Advertising technology company AdsWizz and audio company HARMAN have partnered to provide what are described as unique audio advertising solutions to HARMAN’s Aha Radio product, which is installed in over 50 car models. The partnership will be announced at CES in Las Vegas.

aha radio logoAha Radio is a unique audio station that combines music, text-to-voice social notifications, contextual navigation, news, audio books, and other types of audio content into highly personalized stations. (“Go anywhere. Do anything. Your world is coming with you.”) The app is natively embedded by 14 automakers into over 50 car models. “We did a lot of homework in the space,” Toby Trevarthen, VP Monetization for Aha, told RAIN while describing the match-up of AdsWizz technology with Aha’s automobile distribution strategy. “We required unique integrations because of our multiple head unit scenarios. AdsWizz was able to meet the demand for those unique integrations that allow ad-serving in the car.”

adswizz logoWhy is ad-serving to an audio app in the car so uniquely demanding? After all, Pandora and other apps serve their ads in auto installations. We put that question to Alexis van de Wyer, CEO of AdsWizz, on the phone to his European office before he departed for CES. He described his company’s ability to deliver uniquely fine-tuned audience targeting based not only on the usual age/gender demographics, but also including location of the car, make and model of the car, and the direction it is driving. “For example, a restaurant that has a lunch special, and is coming up in the car’s direction, can place an ad. Or, if a store is selling Ford roof racks, it can advertise to Ford drivers 20 miles from the store, offering a sales coupon.”

Toby Trevarthen’s examples of AdsWizz’s targeting capability included non-advertising notifications. “It goes beyond just advertising. When you think about advertising, you typically are thinking 15 and 30 second spots running adjacent to content. Where we’re going, this could easily be an alert based on certain [real-time contextual] data. If it’s raining outside, and we know that the particular vehicle has traction control features, we could send an alert reminding the driver of the traction control feature.”

The combined vision of these two partners seems to be a mobile audio universe in which advertising and content blend into a stream that is finely contextualized to the user’s preferences and changing real-time needs.

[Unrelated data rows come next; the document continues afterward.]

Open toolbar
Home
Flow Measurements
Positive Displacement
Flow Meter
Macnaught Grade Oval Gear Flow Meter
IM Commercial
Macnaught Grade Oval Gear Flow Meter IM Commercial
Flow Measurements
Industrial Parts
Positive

For advertisers, these targeting dimensions — car model, location, direction, environment conditions — represent new possibilities in the quickly emerging world of audience segmenting for audio advertising. As such, the AdsWizz/HARMAN partnership is related to recent audience segmentation work of Pandora and The Echo Nest. Announcing the alliance at CES, the first tech-news venue of the year, is a hallmark that 2014 could be the year that targeted audio advertising matures.